EU: Somali pirates free Thai fishing ship after ransom is paid

By AP
Sunday, March 7, 2010

EU: Somali pirates free Thai fishing vessel

NAIROBI, Kenya — Somali pirates have freed a Thai fishing vessel they had held for more than four months after receiving a ransom, the European Union Naval Force said Sunday.

EU Naval Force spokesman Cmdr. John Harbour did not say how much the pirates were paid to free the Thai Union 3 early Sunday. He said the naval force was monitoring the situation Sunday afternoon. He did not say where the freed ship may have been headed after its release.

The fishing boat was hijacked on October 29 in the Indian Ocean about 200 miles (320 kilometers) north of the Seychelles and 650 miles (1,050 kilometers) from the Somali coast.

Lawlesness in Somalia has allowed piracy to flourish off Somalia’s 1,900-mile (3,100-kilometer) coastline. Somalia has not had a stable government since warlords overthrew longtime dictator Mohamed Siad Barre in 1991.

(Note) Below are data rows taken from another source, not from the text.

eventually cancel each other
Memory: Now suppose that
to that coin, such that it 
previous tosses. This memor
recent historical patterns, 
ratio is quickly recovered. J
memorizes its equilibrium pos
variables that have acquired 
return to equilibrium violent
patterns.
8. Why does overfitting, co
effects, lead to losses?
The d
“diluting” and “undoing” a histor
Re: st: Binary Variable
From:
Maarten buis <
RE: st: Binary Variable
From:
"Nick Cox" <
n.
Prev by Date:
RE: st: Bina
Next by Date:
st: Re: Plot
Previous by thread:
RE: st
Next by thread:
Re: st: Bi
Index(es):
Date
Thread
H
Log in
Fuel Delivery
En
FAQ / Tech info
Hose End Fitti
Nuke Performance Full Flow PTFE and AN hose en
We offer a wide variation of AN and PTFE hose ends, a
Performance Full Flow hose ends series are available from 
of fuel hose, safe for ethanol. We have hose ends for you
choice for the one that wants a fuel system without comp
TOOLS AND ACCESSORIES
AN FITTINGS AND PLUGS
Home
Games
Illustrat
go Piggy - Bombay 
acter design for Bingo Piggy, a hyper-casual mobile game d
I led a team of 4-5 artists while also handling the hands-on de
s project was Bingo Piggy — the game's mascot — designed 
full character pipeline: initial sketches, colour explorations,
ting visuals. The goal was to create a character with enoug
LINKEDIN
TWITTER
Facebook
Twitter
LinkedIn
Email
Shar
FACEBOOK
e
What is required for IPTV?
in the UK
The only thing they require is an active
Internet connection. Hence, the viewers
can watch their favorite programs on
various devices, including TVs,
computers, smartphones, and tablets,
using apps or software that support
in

The EU naval force works to deter piracy in the Gulf of Aden and off Somalia’s coast and escorts ships carrying humanitarian aid. But the area is large and pirates have established many safe havens along the coast where they can hold ships for long periods of time.

The original Somali pirates were fishermen aggrieved over the huge foreign trawlers depleting their seas — a complaint the international community has yet to address despite pouring hundreds of millions of dollars into anti-piracy patrols.

Huge ransoms lured criminal gangs into piracy, though, and ransom inflation has made it more expensive to buy the freedom of the more than 130 hostages still being held.

Last year, the average ransom was around $2 million, according to piracy expert Roger Middleton of the British think tank Chatham House. This year, two ransoms paid were around $3 million and $7 million, he said.